Miriam Jorgensen

Research Scientist

Miriam Jorgensen, a settler scholar, is a Senior Researcher at the University of Arizona Native Nations Institute. At the University of Arizona, she holds the additional titles of Research Scientist at the Udall Center for Studies in Public Policy, Affiliate Faculty at the James E. Rogers College of Law, and Affiliate Faculty in the Graduate Interdisciplinary Program in American Indian Studies. Jorgensen’s work on Indigenous governance and economic development—in the United States, Canada, and Australia—has addressed issues as wide-ranging as policing and justice systems, child welfare policy, natural-resource management, cultural stewardship, land back, tribal enterprises, housing, financial education, asset building, and philanthropy.

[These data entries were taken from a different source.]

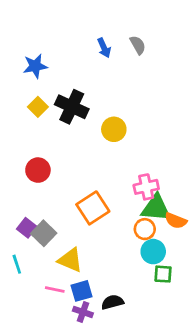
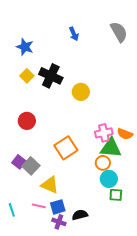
gray semicircle: (138, 45) -> (119, 32), moved, size x1.5
blue star: (35, 66) -> (25, 47), turned 30
orange semicircle: (176, 221) -> (125, 134), moved
cyan line: (17, 264) -> (12, 210), moved

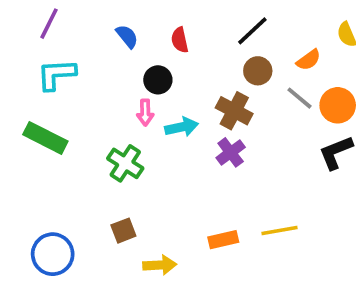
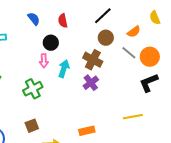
cyan arrow: (182, 127) -> (64, 69), turned -60
green cross: (125, 163) -> (33, 89), turned 30
yellow line: (280, 231) -> (133, 117), moved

She is an editor and co-author of Creating Private Sector Economies in Native America: Sustainable Development through Entrepreneurship (Cambridge University Press 2019), Indigenous Justice: New Tools, Approaches and Spaces (Palgrave Macmillan 2018), and Rebuilding Native Nations: Strategies for Governance and Development (University of Arizona Press 2007); co-author of Structuring Sovereignty: Constitutions of Native Nations (UCLA AIS Press 2014) and The State of the Native Nations: Conditions under US Policies of Self-Determination (Oxford University Press 2008); lead author of the U.S. Treasury Department’s two-part Access to Credit and Capital in Native Communities reports (2016, 2017); lead author of Sustaining and Advancing Indigenous Cultures: Field Surveys and Summits, 2021 (Association of Tribal Archives, Libraries, and Museums 2022); and provided report-writing support to both the Indian Law and Order Commission (2011-2012) and Commission on Native Children (2020-present).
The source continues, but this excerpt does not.